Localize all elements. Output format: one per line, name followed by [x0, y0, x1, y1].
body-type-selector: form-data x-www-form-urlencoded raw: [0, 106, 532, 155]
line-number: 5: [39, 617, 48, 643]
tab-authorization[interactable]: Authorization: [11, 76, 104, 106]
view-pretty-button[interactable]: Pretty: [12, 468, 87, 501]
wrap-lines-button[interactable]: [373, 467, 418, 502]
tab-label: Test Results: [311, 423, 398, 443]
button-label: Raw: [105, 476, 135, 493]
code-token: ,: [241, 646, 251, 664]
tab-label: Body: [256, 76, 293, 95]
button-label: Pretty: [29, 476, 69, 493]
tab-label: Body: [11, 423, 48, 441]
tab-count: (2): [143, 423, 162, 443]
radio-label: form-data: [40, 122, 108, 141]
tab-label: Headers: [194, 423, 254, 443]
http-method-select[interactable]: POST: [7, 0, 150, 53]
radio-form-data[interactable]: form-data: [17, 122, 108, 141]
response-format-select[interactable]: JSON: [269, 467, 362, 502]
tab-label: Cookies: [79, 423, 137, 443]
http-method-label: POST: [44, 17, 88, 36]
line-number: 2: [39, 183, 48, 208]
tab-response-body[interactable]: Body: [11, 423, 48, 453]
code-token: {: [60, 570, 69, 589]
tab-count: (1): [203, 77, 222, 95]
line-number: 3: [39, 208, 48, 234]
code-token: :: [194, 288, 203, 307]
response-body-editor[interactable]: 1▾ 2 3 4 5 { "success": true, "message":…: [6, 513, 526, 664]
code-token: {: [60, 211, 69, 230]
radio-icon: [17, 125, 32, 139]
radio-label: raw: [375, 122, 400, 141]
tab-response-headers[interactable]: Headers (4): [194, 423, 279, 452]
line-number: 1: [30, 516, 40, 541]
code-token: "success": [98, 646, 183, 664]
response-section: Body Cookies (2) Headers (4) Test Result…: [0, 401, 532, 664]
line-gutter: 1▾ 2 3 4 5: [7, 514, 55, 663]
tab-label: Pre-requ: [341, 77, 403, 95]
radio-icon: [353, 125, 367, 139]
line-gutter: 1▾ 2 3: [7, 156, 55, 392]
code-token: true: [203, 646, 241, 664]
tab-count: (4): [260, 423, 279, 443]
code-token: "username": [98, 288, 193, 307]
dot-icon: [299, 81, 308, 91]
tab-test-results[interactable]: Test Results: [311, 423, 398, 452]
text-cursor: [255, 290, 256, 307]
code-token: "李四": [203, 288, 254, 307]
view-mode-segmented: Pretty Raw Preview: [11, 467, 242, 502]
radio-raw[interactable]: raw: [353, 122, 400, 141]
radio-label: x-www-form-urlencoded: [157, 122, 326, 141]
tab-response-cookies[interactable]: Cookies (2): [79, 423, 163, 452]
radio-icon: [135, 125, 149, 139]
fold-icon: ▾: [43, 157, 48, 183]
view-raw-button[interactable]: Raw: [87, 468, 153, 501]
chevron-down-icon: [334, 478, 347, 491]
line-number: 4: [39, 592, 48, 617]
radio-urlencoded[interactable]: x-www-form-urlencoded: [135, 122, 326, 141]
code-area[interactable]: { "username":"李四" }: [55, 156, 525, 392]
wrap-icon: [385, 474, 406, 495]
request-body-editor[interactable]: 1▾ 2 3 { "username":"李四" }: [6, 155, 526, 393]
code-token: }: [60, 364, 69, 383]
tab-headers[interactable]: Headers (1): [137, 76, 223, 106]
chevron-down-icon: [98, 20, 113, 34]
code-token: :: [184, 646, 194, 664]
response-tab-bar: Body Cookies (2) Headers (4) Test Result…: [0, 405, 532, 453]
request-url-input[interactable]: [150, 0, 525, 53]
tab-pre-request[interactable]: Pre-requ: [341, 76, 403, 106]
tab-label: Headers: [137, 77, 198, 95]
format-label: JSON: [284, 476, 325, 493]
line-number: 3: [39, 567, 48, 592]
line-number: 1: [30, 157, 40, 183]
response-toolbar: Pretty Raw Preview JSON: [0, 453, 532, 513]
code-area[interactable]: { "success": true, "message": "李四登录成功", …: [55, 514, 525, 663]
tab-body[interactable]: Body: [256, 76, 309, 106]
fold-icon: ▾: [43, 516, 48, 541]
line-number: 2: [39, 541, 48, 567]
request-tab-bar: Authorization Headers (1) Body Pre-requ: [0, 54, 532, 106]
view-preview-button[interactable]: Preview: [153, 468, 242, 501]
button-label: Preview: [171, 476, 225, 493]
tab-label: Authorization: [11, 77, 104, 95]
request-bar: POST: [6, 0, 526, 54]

^^^^

▶ [Your objective]:
Please write the full listing out again, exactly.

▶ [Result of the task]:
Localize all elements. Output format: one per line, name followed by [x0, y0, x1, y1].
body-type-selector: form-data x-www-form-urlencoded raw: [0, 106, 532, 155]
line-number: 5: [39, 617, 48, 643]
tab-authorization[interactable]: Authorization: [11, 76, 104, 106]
view-pretty-button[interactable]: Pretty: [12, 468, 87, 501]
wrap-lines-button[interactable]: [373, 467, 418, 502]
tab-label: Test Results: [311, 423, 398, 443]
button-label: Raw: [105, 476, 135, 493]
code-token: ,: [241, 646, 251, 664]
tab-label: Body: [256, 76, 293, 95]
button-label: Pretty: [29, 476, 69, 493]
tab-label: Body: [11, 423, 48, 441]
tab-count: (2): [143, 423, 162, 443]
radio-label: form-data: [40, 122, 108, 141]
tab-label: Headers: [194, 423, 254, 443]
http-method-select[interactable]: POST: [7, 0, 150, 53]
radio-form-data[interactable]: form-data: [17, 122, 108, 141]
response-format-select[interactable]: JSON: [269, 467, 362, 502]
tab-label: Cookies: [79, 423, 137, 443]
http-method-label: POST: [44, 17, 88, 36]
line-number: 2: [39, 183, 48, 208]
tab-response-body[interactable]: Body: [11, 423, 48, 453]
code-token: {: [60, 570, 69, 589]
tab-count: (1): [203, 77, 222, 95]
line-number: 3: [39, 208, 48, 234]
code-token: :: [194, 288, 203, 307]
response-body-editor[interactable]: 1▾ 2 3 4 5 { "success": true, "message":…: [6, 513, 526, 664]
code-token: {: [60, 211, 69, 230]
radio-icon: [17, 125, 32, 139]
radio-label: raw: [375, 122, 400, 141]
tab-response-headers[interactable]: Headers (4): [194, 423, 279, 452]
line-number: 1: [30, 516, 40, 541]
code-token: "success": [98, 646, 183, 664]
response-section: Body Cookies (2) Headers (4) Test Result…: [0, 401, 532, 664]
line-gutter: 1▾ 2 3 4 5: [7, 514, 55, 663]
tab-label: Pre-requ: [341, 77, 403, 95]
radio-icon: [353, 125, 367, 139]
line-gutter: 1▾ 2 3: [7, 156, 55, 392]
code-token: true: [203, 646, 241, 664]
tab-count: (4): [260, 423, 279, 443]
code-token: "username": [98, 288, 193, 307]
dot-icon: [299, 81, 308, 91]
tab-test-results[interactable]: Test Results: [311, 423, 398, 452]
text-cursor: [255, 290, 256, 307]
code-token: "李四": [203, 288, 254, 307]
view-mode-segmented: Pretty Raw Preview: [11, 467, 242, 502]
radio-raw[interactable]: raw: [353, 122, 400, 141]
radio-label: x-www-form-urlencoded: [157, 122, 326, 141]
tab-response-cookies[interactable]: Cookies (2): [79, 423, 163, 452]
radio-icon: [135, 125, 149, 139]
fold-icon: ▾: [43, 157, 48, 183]
view-raw-button[interactable]: Raw: [87, 468, 153, 501]
chevron-down-icon: [334, 478, 347, 491]
line-number: 4: [39, 592, 48, 617]
radio-urlencoded[interactable]: x-www-form-urlencoded: [135, 122, 326, 141]
code-area[interactable]: { "username":"李四" }: [55, 156, 525, 392]
wrap-icon: [385, 474, 406, 495]
request-body-editor[interactable]: 1▾ 2 3 { "username":"李四" }: [6, 155, 526, 393]
code-token: }: [60, 364, 69, 383]
tab-headers[interactable]: Headers (1): [137, 76, 223, 106]
chevron-down-icon: [98, 20, 113, 34]
code-token: :: [184, 646, 194, 664]
response-tab-bar: Body Cookies (2) Headers (4) Test Result…: [0, 405, 532, 453]
request-url-input[interactable]: [150, 0, 525, 53]
tab-pre-request[interactable]: Pre-requ: [341, 76, 403, 106]
tab-label: Headers: [137, 77, 198, 95]
format-label: JSON: [284, 476, 325, 493]
line-number: 3: [39, 567, 48, 592]
line-number: 1: [30, 157, 40, 183]
response-toolbar: Pretty Raw Preview JSON: [0, 453, 532, 513]
code-area[interactable]: { "success": true, "message": "李四登录成功", …: [55, 514, 525, 663]
tab-body[interactable]: Body: [256, 76, 309, 106]
fold-icon: ▾: [43, 516, 48, 541]
line-number: 2: [39, 541, 48, 567]
request-tab-bar: Authorization Headers (1) Body Pre-requ: [0, 54, 532, 106]
view-preview-button[interactable]: Preview: [153, 468, 242, 501]
button-label: Preview: [171, 476, 225, 493]
tab-label: Authorization: [11, 77, 104, 95]
request-bar: POST: [6, 0, 526, 54]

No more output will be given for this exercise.